## PROBLEM DETAILS
Please write out word for word the opening lines of the material, including the line with "parade route, this" as the last.

## INPUT FOR THIS TASK
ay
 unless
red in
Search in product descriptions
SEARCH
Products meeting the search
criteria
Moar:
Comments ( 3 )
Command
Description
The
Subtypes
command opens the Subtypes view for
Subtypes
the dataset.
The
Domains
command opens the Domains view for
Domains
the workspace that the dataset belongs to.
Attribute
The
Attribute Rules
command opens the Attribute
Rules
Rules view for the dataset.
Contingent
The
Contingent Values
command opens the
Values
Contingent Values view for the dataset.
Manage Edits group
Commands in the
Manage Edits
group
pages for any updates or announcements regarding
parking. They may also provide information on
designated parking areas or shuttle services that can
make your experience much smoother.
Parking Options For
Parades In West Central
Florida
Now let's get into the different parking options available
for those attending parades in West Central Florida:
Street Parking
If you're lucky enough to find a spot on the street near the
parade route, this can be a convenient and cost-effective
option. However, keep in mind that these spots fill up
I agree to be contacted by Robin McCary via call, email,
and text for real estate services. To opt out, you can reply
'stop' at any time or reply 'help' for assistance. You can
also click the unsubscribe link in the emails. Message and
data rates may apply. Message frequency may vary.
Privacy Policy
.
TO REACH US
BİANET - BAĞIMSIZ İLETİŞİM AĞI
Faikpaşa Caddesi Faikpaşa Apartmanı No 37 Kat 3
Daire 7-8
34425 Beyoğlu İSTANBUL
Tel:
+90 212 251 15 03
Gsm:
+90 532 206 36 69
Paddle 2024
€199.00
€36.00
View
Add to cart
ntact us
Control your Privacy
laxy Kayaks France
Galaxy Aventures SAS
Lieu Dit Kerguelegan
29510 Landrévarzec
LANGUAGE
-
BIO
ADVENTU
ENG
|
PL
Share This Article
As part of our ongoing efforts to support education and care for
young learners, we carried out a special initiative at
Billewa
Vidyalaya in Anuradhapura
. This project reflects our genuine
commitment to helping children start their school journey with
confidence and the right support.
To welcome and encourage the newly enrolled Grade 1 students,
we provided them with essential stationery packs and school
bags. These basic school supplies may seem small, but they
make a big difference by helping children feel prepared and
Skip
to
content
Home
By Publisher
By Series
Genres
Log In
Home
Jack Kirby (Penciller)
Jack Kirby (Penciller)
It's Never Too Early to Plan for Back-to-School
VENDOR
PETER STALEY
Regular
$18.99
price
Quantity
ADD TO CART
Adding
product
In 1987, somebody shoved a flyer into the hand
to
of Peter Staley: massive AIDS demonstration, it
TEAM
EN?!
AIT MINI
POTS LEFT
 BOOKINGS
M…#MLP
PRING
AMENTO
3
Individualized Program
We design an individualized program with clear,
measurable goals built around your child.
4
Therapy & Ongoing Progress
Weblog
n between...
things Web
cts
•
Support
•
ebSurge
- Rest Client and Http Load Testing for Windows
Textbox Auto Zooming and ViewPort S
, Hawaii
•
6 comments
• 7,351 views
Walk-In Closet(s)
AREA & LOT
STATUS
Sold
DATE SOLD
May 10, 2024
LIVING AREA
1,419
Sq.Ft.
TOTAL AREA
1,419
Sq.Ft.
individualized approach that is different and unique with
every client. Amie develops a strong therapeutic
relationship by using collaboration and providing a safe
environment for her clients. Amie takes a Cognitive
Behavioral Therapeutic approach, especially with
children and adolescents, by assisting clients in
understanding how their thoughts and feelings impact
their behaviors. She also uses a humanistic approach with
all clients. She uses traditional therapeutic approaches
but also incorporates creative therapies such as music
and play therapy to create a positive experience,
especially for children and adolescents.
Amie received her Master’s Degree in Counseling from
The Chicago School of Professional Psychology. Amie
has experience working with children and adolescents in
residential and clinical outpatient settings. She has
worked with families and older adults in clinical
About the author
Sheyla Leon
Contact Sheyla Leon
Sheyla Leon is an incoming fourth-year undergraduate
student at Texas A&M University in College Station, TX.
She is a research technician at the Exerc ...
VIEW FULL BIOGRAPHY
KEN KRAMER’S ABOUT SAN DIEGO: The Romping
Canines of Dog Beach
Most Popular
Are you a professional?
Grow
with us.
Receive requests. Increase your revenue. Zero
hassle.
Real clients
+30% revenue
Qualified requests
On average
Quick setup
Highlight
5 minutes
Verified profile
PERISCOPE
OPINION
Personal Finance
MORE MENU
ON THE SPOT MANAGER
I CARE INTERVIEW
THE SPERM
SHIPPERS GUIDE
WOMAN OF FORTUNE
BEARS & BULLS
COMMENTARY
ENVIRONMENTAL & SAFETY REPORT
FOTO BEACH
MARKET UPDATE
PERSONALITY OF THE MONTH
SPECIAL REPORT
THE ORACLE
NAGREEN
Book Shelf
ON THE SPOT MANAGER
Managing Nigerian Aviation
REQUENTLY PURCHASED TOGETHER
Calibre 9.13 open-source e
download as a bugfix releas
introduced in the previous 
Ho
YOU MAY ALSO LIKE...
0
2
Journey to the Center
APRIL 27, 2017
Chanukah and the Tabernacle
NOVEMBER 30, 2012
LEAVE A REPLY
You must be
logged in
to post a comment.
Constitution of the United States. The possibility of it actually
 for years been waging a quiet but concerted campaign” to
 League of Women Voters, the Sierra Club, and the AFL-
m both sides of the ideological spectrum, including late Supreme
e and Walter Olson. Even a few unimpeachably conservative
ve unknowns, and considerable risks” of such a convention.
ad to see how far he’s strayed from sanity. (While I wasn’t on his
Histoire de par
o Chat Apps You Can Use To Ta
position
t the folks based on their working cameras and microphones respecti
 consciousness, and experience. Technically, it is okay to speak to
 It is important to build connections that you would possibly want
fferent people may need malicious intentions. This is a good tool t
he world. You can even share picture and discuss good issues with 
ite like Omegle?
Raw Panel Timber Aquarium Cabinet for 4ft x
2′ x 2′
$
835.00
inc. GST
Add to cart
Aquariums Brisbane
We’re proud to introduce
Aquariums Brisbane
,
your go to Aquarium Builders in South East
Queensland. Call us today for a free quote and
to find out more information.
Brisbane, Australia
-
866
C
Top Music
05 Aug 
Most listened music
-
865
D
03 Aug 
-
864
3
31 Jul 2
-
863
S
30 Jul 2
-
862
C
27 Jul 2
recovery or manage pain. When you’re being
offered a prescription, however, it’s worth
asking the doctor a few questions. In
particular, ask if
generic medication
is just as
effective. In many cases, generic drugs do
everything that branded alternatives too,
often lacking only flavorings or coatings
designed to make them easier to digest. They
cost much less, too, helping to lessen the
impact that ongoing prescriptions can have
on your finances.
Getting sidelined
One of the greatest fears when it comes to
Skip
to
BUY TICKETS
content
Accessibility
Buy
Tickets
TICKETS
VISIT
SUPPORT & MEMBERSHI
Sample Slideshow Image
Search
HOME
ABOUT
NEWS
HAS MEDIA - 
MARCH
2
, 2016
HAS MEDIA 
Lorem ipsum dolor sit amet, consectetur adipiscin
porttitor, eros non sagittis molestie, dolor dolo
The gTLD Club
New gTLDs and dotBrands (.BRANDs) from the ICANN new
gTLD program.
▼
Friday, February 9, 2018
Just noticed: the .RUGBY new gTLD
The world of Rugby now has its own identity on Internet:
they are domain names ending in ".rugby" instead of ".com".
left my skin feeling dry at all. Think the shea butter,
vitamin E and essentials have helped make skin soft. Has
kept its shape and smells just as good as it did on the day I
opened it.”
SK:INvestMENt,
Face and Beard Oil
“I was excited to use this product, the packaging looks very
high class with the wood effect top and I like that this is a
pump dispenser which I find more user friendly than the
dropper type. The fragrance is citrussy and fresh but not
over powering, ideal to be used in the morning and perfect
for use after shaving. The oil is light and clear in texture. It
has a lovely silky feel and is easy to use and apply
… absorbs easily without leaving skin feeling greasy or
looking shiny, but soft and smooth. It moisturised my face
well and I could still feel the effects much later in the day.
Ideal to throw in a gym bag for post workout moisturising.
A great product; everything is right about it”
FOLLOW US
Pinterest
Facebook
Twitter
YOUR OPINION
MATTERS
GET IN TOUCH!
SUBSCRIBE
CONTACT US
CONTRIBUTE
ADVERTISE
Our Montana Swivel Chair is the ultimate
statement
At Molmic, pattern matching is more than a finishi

## EXPECTED OUTPUT
ay
 unless
red in
Search in product descriptions
SEARCH
Products meeting the search
criteria
Moar:
Comments ( 3 )
Command
Description
The
Subtypes
command opens the Subtypes view for
Subtypes
the dataset.
The
Domains
command opens the Domains view for
Domains
the workspace that the dataset belongs to.
Attribute
The
Attribute Rules
command opens the Attribute
Rules
Rules view for the dataset.
Contingent
The
Contingent Values
command opens the
Values
Contingent Values view for the dataset.
Manage Edits group
Commands in the
Manage Edits
group
pages for any updates or announcements regarding
parking. They may also provide information on
designated parking areas or shuttle services that can
make your experience much smoother.
Parking Options For
Parades In West Central
Florida
Now let's get into the different parking options available
for those attending parades in West Central Florida:
Street Parking
If you're lucky enough to find a spot on the street near the
parade route, this can be a convenient and cost-effective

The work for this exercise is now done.